I address myself to the Department's officials. In the programme for Government, the Taoiseach promised official Ireland would change as well as the Government, that it would be more engaging and interested in allowing activities to transfer from Department to Department. He promised that there would be more normalised behaviour, not empires in which Departments have ownership of areas and tell other Departments to back off. We do not need that. We need a modern post office network that will deliver what it is capable of delivering. We have come through decades of services from the postmistress. They moved on, upgraded, got IT-savvy and did everything else they were asked to do, will do, are able to do and want and wish to do in order to support people and supply services. All we have to do is allow them to proceed. We are prohibiting them and tying their hands behind their backs.

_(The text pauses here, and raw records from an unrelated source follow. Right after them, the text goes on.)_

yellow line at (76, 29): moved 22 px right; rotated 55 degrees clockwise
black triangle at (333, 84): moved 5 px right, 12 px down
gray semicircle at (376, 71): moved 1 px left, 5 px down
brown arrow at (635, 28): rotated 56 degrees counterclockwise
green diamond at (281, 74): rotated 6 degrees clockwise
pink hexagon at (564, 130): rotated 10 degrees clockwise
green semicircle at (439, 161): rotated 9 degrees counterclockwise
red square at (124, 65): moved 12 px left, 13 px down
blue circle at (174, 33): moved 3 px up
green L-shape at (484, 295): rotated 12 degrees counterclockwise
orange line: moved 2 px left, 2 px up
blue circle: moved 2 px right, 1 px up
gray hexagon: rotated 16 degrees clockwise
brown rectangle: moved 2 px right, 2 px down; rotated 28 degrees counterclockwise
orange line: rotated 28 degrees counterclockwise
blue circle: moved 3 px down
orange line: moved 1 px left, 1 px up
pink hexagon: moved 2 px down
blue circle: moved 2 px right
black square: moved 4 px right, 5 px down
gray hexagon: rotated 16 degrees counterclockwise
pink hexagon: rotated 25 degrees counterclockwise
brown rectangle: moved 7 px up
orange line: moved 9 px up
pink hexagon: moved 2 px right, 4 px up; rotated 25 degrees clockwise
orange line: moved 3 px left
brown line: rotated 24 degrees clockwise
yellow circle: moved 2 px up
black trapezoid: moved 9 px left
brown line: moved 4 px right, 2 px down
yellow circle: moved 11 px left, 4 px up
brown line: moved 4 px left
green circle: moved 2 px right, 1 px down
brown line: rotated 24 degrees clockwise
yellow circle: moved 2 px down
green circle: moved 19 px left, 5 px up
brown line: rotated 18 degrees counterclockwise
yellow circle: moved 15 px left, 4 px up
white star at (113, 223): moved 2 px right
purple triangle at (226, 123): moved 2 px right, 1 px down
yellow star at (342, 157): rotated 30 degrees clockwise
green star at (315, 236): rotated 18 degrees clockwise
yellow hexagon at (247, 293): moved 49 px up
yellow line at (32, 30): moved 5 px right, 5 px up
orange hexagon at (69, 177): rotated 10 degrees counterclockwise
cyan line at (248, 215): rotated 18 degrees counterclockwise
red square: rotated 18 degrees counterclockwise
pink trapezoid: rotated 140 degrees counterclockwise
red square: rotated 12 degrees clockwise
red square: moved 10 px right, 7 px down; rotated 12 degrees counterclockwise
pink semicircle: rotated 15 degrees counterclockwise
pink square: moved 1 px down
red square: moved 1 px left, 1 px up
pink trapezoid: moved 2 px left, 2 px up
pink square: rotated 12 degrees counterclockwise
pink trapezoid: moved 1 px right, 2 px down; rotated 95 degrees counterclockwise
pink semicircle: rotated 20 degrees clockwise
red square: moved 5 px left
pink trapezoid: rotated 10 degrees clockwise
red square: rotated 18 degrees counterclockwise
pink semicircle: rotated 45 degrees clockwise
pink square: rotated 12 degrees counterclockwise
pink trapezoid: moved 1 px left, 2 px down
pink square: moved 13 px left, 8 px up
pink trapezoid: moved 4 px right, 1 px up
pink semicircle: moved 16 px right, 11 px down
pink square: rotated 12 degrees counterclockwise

I have just enough time to thank the people who worked with me on the motion and my office staff. I appeal that all this talk will not go to waste and that the motion be agreed to without a division tomorrow, that the Government will implement what we, the IPU, Tom O'Callaghan and postmistresses around the country have asked for, and what is common sense, namely, to allow this, one of the last bastions of rural society, to continue to flourish, not to stifle it but to allow it to serve the public. They want to be of service. We are Teachtaí Dála, public servants; they are public servants. They receive a pittance for every transaction, not a salary. I ask the people out there, my family and everybody else, to use it or lose it. We must support the post offices. We will ensure the Government plays its part. The postmasters and postmistresses will do it, as will the sub-offices. It is up to the people to use the post offices. Deputy Jim Daly might be able to clarify his remarks. Could the Minister ask him to withdraw them? Nobody is trying to coerce anybody. People should have the option of receiving their social welfare payments in the post office, and not be discouraged from doing so.